Have you ever been to Hawaii?  It’s one place that really looks like the pictures, paintings, and posters. 

Even if you haven’t been there, have you ever known someone who would begin a lesson or talk with the word “Aloha!,” inviting everyone to respond?  Sister Chieko Okazaki used to do this, and it was like a “magnet” that brought everyone together. 

I’ve had a chance to go to Hawaii several times, and I really enjoy the “spirit of Aloha” which is there. 

There is a custom in some of the LDS Wards where, after Sacrament meeting, any who are leaving the islands are invited to come to the front, and the audience sings the tender farewell song, “Aloha Oe,” in Hawaiian. 

This has happened to me a few times, and I haven’t been able to avoid the emotion of it, the tears.  Some of this is because I’ve noticed that many of those who are singing are weeping. 

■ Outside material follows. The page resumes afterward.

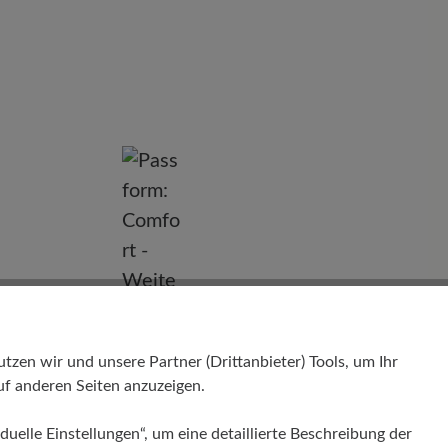
nd
en wir und unsere Partner (Drittanbieter) Tools, um Ihr
f anderen Seiten anzuzeigen.
duelle Einstellungen“, um eine detaillierte Beschreibung der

I asked my friends Audrey and Jerry why this happens, and they said that when they sing they’re thinking of their ancestors, their loved ones. 
I found a translation of the words, written by Queen Lili`uokalani [10 extra points if you can pronounce her beautiful name]. 

One verse shares these thoughts: 

Sweet memories come back to me
Bringing fresh remembrances of the past
Dearest one, yes, you are mine own
From you, true love shall never depart

No wonder this fond farewell often brings tears to those who sing it and to those who hear it.  “One fond embrace until we meet again.” 

Hawaiians believe that words have deep meanings, and “Aloha” is one of the most sacred and powerful.  It’s a word not to be trivialized by using it carelessly or without sincerity.  It is to be used only if we truly feel “Aloha” within our hearts.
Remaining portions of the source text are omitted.